■ Exercise:
Please repeat, precisely as written, only the lines from the one containing "Highlight left iliac" through the last line of the records below, pictures omitted.

Exercise material section start

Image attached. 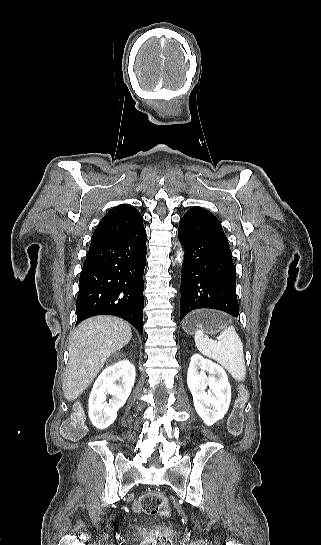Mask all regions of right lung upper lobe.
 Here are the masks:
<instances>
[{"label":"right lung upper lobe","instance_id":"cb5924a9","mask_svg":"<svg viewBox=\"0 0 321 545\" xmlns=\"http://www.w3.org/2000/svg\"><path fill=\"white\" fill-rule=\"evenodd\" d=\"M141 226L142 216L134 206L118 205L102 218L93 233L91 245L121 237Z\"/></svg>","mask_w":321,"mask_h":545}]
</instances>
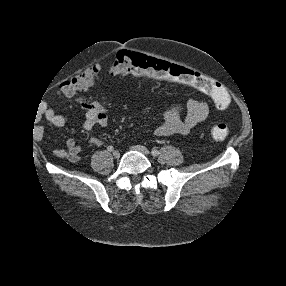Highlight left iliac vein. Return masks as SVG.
I'll return each instance as SVG.
<instances>
[{"label": "left iliac vein", "mask_w": 286, "mask_h": 286, "mask_svg": "<svg viewBox=\"0 0 286 286\" xmlns=\"http://www.w3.org/2000/svg\"><path fill=\"white\" fill-rule=\"evenodd\" d=\"M131 149L134 151L141 152L142 154L146 156L150 155V151L145 146H142V145H133L131 146Z\"/></svg>", "instance_id": "4c4485c4"}]
</instances>
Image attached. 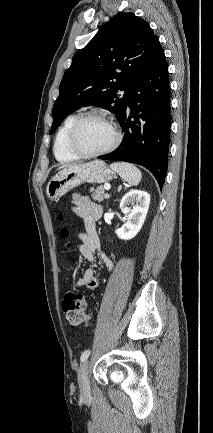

Exercise material section end

■ Exercise answer:
Highlight left iliac vein. Return masks as SVG.
I'll return each instance as SVG.
<instances>
[{"label": "left iliac vein", "mask_w": 286, "mask_h": 286, "mask_svg": "<svg viewBox=\"0 0 286 286\" xmlns=\"http://www.w3.org/2000/svg\"><path fill=\"white\" fill-rule=\"evenodd\" d=\"M131 149L134 151L141 152L142 154L146 156L150 155V151L145 146H142V145H133L131 146Z\"/></svg>", "instance_id": "4c4485c4"}]
</instances>
Image attached. 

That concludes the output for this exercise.